Fuse rebrands as Lorum to optimise cash management
By Vriti Gothi

Fuse has rebranded as Lorum, positioning itself as a specialist correspondent institution focused on addressing structural inefficiencies in institutional clearing and cash management rather than overhauling global payment networks.
The rebrand reflects a strategic shift toward what the company describes as the “edges” of the payments system, where funds enter and exit institutions and where settlement delays, operational risk, and cost overruns most often arise. While much of the industry debate has centred on replacing messaging layers such as SWIFT or adopting alternative rails, Lorum is targeting the institutional incentives that shape how clearing is executed in practice.
For decades, clearing has largely been embedded within banks whose core business models prioritise lending and balance-sheet yield. As a result, settlement processes can be subordinated to broader balance-sheet considerations, leading to slower timelines and reduced certainty. Institutions acting as both providers and users of clearing services often face fragmented correspondent setups, duplicated compliance requirements, and inconsistent settlement outcomes across markets.

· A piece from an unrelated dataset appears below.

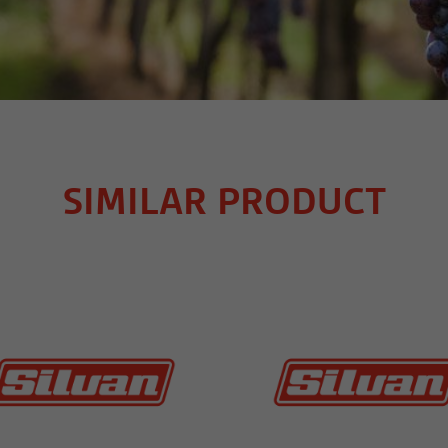
SIMILAR PRODUCT
MORE INFO
MORE INFO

Lorum operates as a non-lending correspondent institution dedicated solely to clearing and cash management for regulated clients. It does not compete for deposits and does not run a lending business, instead focusing on moving funds across local payment rails with greater control and predictability.
The platform processes billions of dollars in payment volumes and currently supports institutions including dLocal, Deel, Airbnb, and Etsy, serving as a clearing layer for multi-currency treasury and cross-border flows. By consolidating access to local rails through a single network, clients can shorten settlement cycles, centralise treasury operations, and reduce dependence on multiple local banking relationships.
“Everyone wants to talk about fixing SWIFT or replacing it with stablecoins. SWIFT is just the messaging layer,” said George Davis, co-founder and CEO of Lorum. “The real friction is the chain of custody at the start and end of a payment. That is where timelines slip, controls get messy, and costs spiral. Lorum exists to fix the edges, not the network.”